Column, Living the Dream

Walking straight into a dream

Living the Dream

By Merisa Sherman

I’ve always loved Vermont. As a kid, my parents would pick my sister and me up from school every Friday afternoon and we would make the four hour trek in our Jeep Grand Wagoneer. The woodie kind. And we’d head out skiing first thing on Saturday morning. It was an amazing dream world where everything was covered in snow and all the people were wearing smiles underneath their TurtleFur. There was no question as to whether we wanted to stay south on these weekends. Home was where we went to school and worked. Vermont was where we lived.

Like so many other Vermont transplants, I never imagined I could actually live in this dream world. I did my schooling and kept imagining the all-important role I would have in the world. But then, one summer during graduate school — I stayed. And I walked. Together with my golden retriever, Vespi, we spent that summer exploring every trail the Green Mountain Club had built in the Killington area and were stunned deep in our souls. It felt like they were never ending. While I had grown up in a state park down south, it was nothing like Vermont. There you felt like you were just walking between towns, quick jaunts on exposed rock, amidst bushes constantly recovering from forest fires while the sun beat down mercilessly. In Vermont, it felt like you were hiking up into the mountains, sneaking away under the canopy and walking straight into a dream.

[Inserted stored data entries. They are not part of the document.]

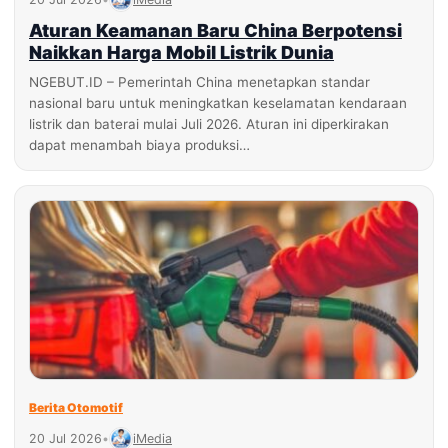
Aturan Keamanan Baru China Berpotensi
Naikkan Harga Mobil Listrik Dunia
NGEBUT.ID – Pemerintah China menetapkan standar
nasional baru untuk meningkatkan keselamatan kendaraan
listrik dan baterai mulai Juli 2026. Aturan ini diperkirakan
dapat menambah biaya produksi…
Berita Otomotif
20 Jul 2026
•
iMedia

Of course, we learned about black flies, too. I mistakenly took my first hike on the original Long Trail from McGrath’s up to Killington Peak at the beginning of June and was horrified to discover the back of my neck had become a bloody chew toy. Vespi would have a bite on her eye or her lip with flies crawling all over her head. But experience can be a powerful motivator and we quickly learned about bug lotion for dogs, bug nets for humans and the glory of the simple bandana. We would not be deterred. Nothing would stop us from this newfound connection with the earth.

We would walk for hours and days, learning about the land. When you walk, you notice so much of the earth and what grows from it. The types of rocks and plants and how they affect the soil beneath. Within the first five steps, one realizes that you cannot walk in the woods in Vermont without conscious foot placement. Which means you have to notice the earth, to actually look at her construction, to feel the surface beneath your feet and to listen to the noises surrounding you beneath the thick canopy. To walk in the woods in Vermont, you have to completely immerse yourself in the experience and purposefully move into that dream world.

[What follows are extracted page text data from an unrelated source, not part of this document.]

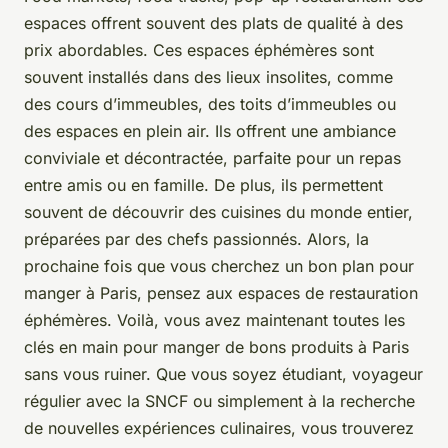
espaces offrent souvent des plats de qualité à des
prix abordables. Ces espaces éphémères sont
souvent installés dans des lieux insolites, comme
des cours d’immeubles, des toits d’immeubles ou
des espaces en plein air. Ils offrent une ambiance
conviviale et décontractée, parfaite pour un repas
entre amis ou en famille. De plus, ils permettent
souvent de découvrir des cuisines du monde entier,
préparées par des chefs passionnés. Alors, la
prochaine fois que vous cherchez un bon plan pour
manger à Paris, pensez aux espaces de restauration
éphémères. Voilà, vous avez maintenant toutes les
clés en main pour manger de bons produits à Paris
sans vous ruiner. Que vous soyez étudiant, voyageur
régulier avec la SNCF ou simplement à la recherche
de nouvelles expériences culinaires, vous trouverez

I learned a lot from watching Vespi, how she manipulated the rocky sections, how her paws spread to wrap around a rock rather than digging her claws in and how she adjusted her pace in anticipation of a technical section up ahead. The bf and I would joke at her switch to “four-paw drive” as we got to steeper sections, like the spur trail to Killington Peak, or the random ladder hidden in the woods. But I found myself, more often than not, matching my footwork to hers. Instead of trudging through straight with a big heavy pack, I started moving my whole body and playing with the rocks on the trail. Instead of a walk, it began to feel more like a dance as I swung my hips with the movement of the trail, almost as if I was flowing like water. It was an amazing transition and for the first time in my life, I felt myself be part of the mountain and of the earth.

I was living in the dream.

After that, there was no way we could leave these mountains. Vespi had opened my soul to the world underneath the canopy and had helped me to not just see the earth but to listen and feel. How can you separate yourself from something that is now a part of you? That summer turned into many, many more with lots more miles under our belts, especially as we discovered skinning that winter.

Life under the canopy became our safe place, our footsteps on the trail were our meditation and we left the woods with a connective sense of calm. These mountains are so old, with so much to teach us if only we would step into the dream and let it surround us. To give over to the mountains and listen as we let them guide us through. To truly feel the spirit of these green mountains within us.